Other Expenses. Other expenses include delivery expenses, insurance,
costs associated with maintaining rental-purchase merchandise, telephone
expenses, store computer and office expenses and personal property taxes, among
other items.

General and Administrative Expenses. General and administrative
expenses include all personnel, occupancy and other operating expenses
associated with the Company's corporate-level support departments and regional
store supervision. In addition, all costs associated with training, legal and
professional fees, charitable contributions and state taxes not based on income,
are included.

Amortization Expense. Amortization expense includes the amortization of
non-compete agreements and other identifiable intangible assets with definitive
lives.

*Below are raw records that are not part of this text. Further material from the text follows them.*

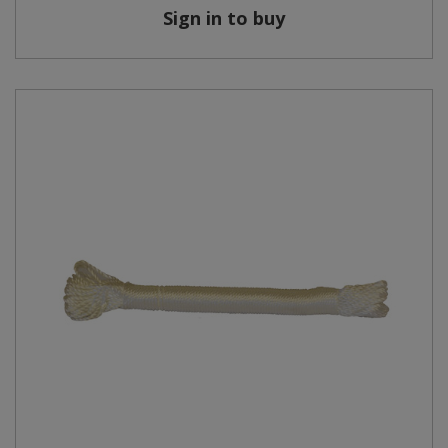
Sign in to buy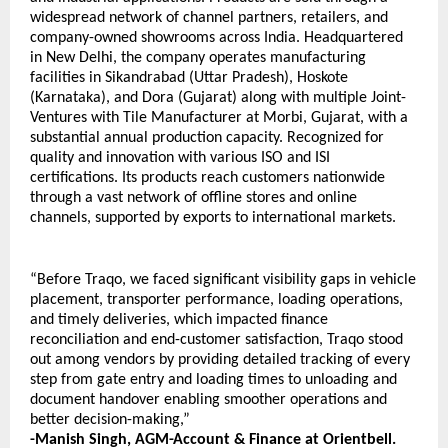
widespread network of channel partners, retailers, and 
company-owned showrooms across India. Headquartered 
in New Delhi, the company operates manufacturing 
facilities in Sikandrabad (Uttar Pradesh), Hoskote 
(Karnataka), and Dora (Gujarat) along with multiple Joint-
Ventures with Tile Manufacturer at Morbi, Gujarat, with a 
substantial annual production capacity. Recognized for 
quality and innovation with various ISO and ISI 
certifications. Its products reach customers nationwide 
through a vast network of offline stores and online 
channels, supported by exports to international markets.
“Before Traqo, we faced significant visibility gaps in vehicle 
placement, transporter performance, loading operations, 
and timely deliveries, which impacted finance 
reconciliation and end-customer satisfaction, Traqo stood 
out among vendors by providing detailed tracking of every 
step from gate entry and loading times to unloading and 
document handover enabling smoother operations and 
better decision-making,” 
-Manish Singh, 
AGM-Account & Finance at Orientbell.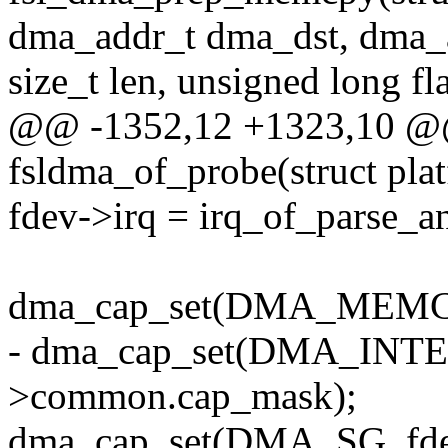
dma_addr_t dma_dst, dma_
size_t len, unsigned long fl
@@ -1352,12 +1323,10 @@ s
fsldma_of_probe(struct pla
fdev->irq = irq_of_parse_
dma_cap_set(DMA_MEMCP
- dma_cap_set(DMA_INTE
>common.cap_mask);
dma_cap_set(DMA_SG, fd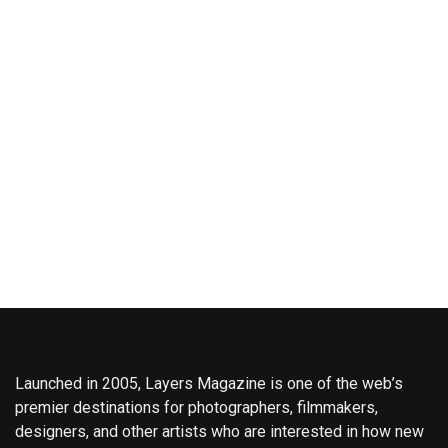
Launched in 2005, Layers Magazine is one of the web’s
premier destinations for photographers, filmmakers,
designers, and other artists who are interested in how new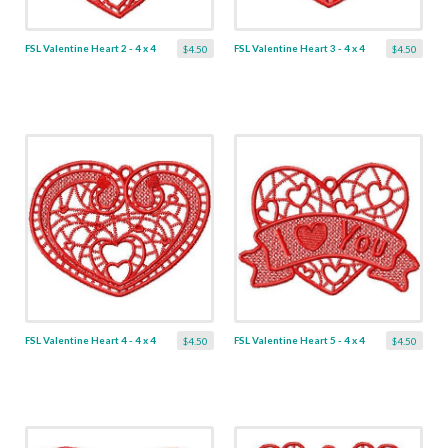
FSL Valentine Heart 2 - 4 x 4
FSL Valentine Heart 3 - 4 x 4
$4.50
$4.50
FSL Valentine Heart 4 - 4 x 4
FSL Valentine Heart 5 - 4 x 4
$4.50
$4.50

Effective January 1, 2002, with the adoption of SFAS No. 142, goodwill is
no longer amortized.

Income Tax Expense. Income tax expense includes the combined effect of
all federal, state and local income taxes imposed upon the Company by various
taxing jurisdictions.

15


RESULTS OF OPERATIONS

The following table sets forth, for the periods indicated, certain
Statements of Income data as a percentage of total revenues.



Year Ended December 31,
-----------------------
2003 2002 2001
---- ---- ----

Revenues
Rental revenue 94.3% 93.9% 93.9%
Fees 2.6 2.8 2.8
Merchandise sales 3.1 3.3 3.3
----- ----- -----
Total revenues 100.0 100.0 100.0
Operating expenses
Merchandise costs 32.5 34.2 35.2
Store expenses
Salaries and related 26.1 24.6 24.0
Occupancy 9.8 9.5 9.1
Advertising 6.7 6.2 6.3
Other expenses 14.0 13.6 14.0
----- ----- -----
Total store expenses 56.6 53.9 53.4
----- ----- -----
Total merchandise costs and store expenses 89.1 88.1 88.6
General and administrative expenses 8.5 7.8 7.6
Amortization of goodwill and noncompete agreements 0.2 0.2 0.7
----- ----- -----
Total operating expenses 97.8 96.1 96.9
----- ----- -----
Operating income 2.2 3.9 3.1
Interest expense 0.6 0.6 0.7
Other expense, net 0.2 0.2 0.2
----- ----- -----
Income from continuing operations, before income
taxes 1.4 3.1 2.2
Income taxes 0.5 1.2 0.9
----- ----- -----
Income from continuing operations 0.9 1.9 1.3
Loss on discontinued operations, net of tax - (0.2) -
----- ----- -----
Net income 0.9 1.7 1.3
Pro forma adjustment for goodwill amortization, net of tax - - 0.3
----- ----- -----
Pro forma net income 0.9 1.7 1.6
===== ===== =====


COMPARISON OF RESULTS OF OPERATIONS FOR THE YEARS ENDED DECEMBER 31, 2003 AND
2002

Total revenues increased $3.4 million, or 3.4%, to $102.7 million for
the year ended December 31, 2003 compared to $99.3 million for the year ended
December 31, 2002. Revenue from comparable stores, or stores in operation for
each of the entire years ended December 31, 2003 and 2002, decreased $1.0
million, or 1.0%. This decrease was primarily attributable to a 4.9% decline in
average units on rent due largely to management's decision to discontinue
rentals of accessory items in 2003, which are less profitable than regular
rental purchase merchandise items. Average accessory units on rent at comparable
stores fell 27.8% during 2003, and, to a lesser extent, average regular units on
rent fell 1.4%. Collection performance at comparable stores declined 44 basis
points. Partially offsetting the declines in comparable units on rent and
collection performance was a 1.25% increase in average price per unit charged to
customers on regular rental purchase merchandise. Revenues from stores opened
during 2002 increased $3.8 million as these stores continued to build their
customer base. Revenues from the six stores opened during 2003 totaled $656,000.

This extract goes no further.